Also, do you know of a good site for identifying aquarium plants? I have a few that look very different to any other I have had or seen before and wouldn't mind finding out a little more about them. It would be wretched bad luck if I found out they happen to be the only aquatic plants you can buy that eat you while you sleep.


----------



## kitten_penang (Mar 26, 2008)

Sir Chauncy said:


> I've also tried to update my aquarium link until my avatar but can't seem to work out how it's done? I've realised I've put 120 gallons as the tank size instead of litres *facepalm*
> 
> Also, do you know of a good site for identifying aquarium plants? I have a few that look very different to any other I have had or seen before and wouldn't mind finding out a little more about them. It would be wretched bad luck if I found out they happen to be the only aquatic plants you can buy that eat you while you sleep.



click aquarium log then add aquarium and you'll see the rest like add pics and edit pics. different site umm... i think it's againts the rule for us to do that.i got a warning once for doing that.


----------



## Sir Chauncy (Aug 22, 2010)

Woot! I have pictures 

Firstly I thought I'd show you guys and girls what it is you helped create over the last few weeks. These are taken with a camera phone and by my unsteady hand so apologies now for the shakiness of them.

So... here is the tank.

















I'd like some help identifying the following plants too if you can, some help on their care would be great as well.

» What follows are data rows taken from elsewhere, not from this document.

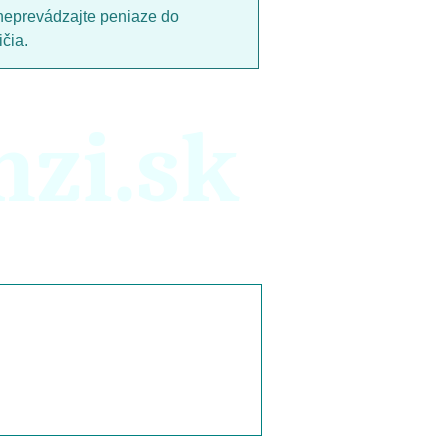
neprevádzajte peniaze do
čia.
nzi.sk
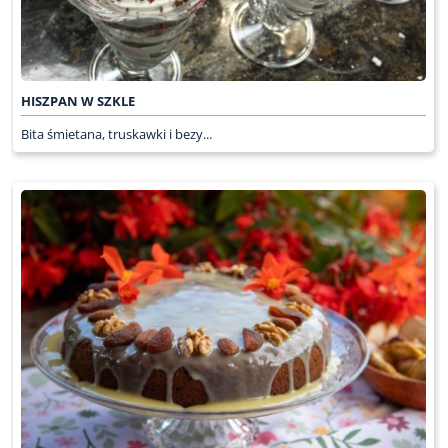
HISZPAN W SZKLE
Bita śmietana, truskawki i bezy...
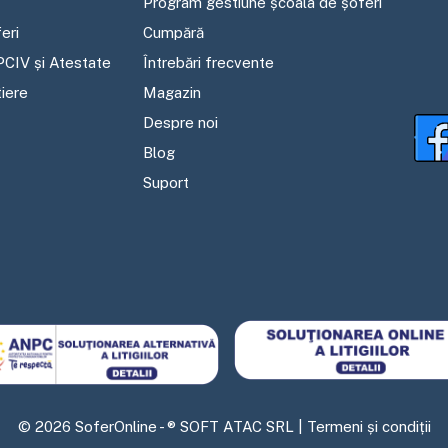
Program gestiune școala de șoferi
eri
Cumpără
PCIV și Atestate
Întrebări frecvente
tiere
Magazin
Despre noi
Blog
Suport
©
2026
SoferOnline - ® SOFT ATAC SRL |
Termeni și condiții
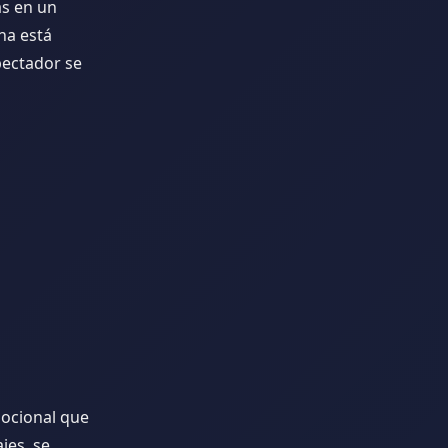
as en un
na está
pectador se
mocional que
jes, se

This ferny thing looks very *very* dark. It's almost black and doesn't seem to enjoy having pictures taken of it. It looks almost exactly like a land based fern only the leaves seem darker. Any ideas?

















This plant seems to have gone downhill a little since I planted it a few days back, one of the leaves at the back has gone a bit yellowy and started to decay. I am going to prune it back this evening.









This seems very similar to the one above it, perhaps a different type but in the same family? The leaves are small but the colour almost identical, it too has gone more yellow since I put it in the tank though, could it be the tube I'm using that glows like this? I'm getting a plant friendly one this weekend.

















And finally this little beauty, I fell in love with how odd this plant looked in the shop. It was the only one of its type and has started to spread its wings a little over the last 3 days. I hope that's a good sign. It's gone a slightly darker green but still has a slightly whitish edge to the leaves.










Anyway. I hope you can see the tank without squinting and can enjoy it without eye strain. If anyone has any ideas what plants these might be, I'll send you an e-hug and a picture of a duck or something.


----------



## kitten_penang (Mar 26, 2008)

wow thanks for posting pics =) i like the last plant best but i heard it's a bit fineky about water params in my country


----------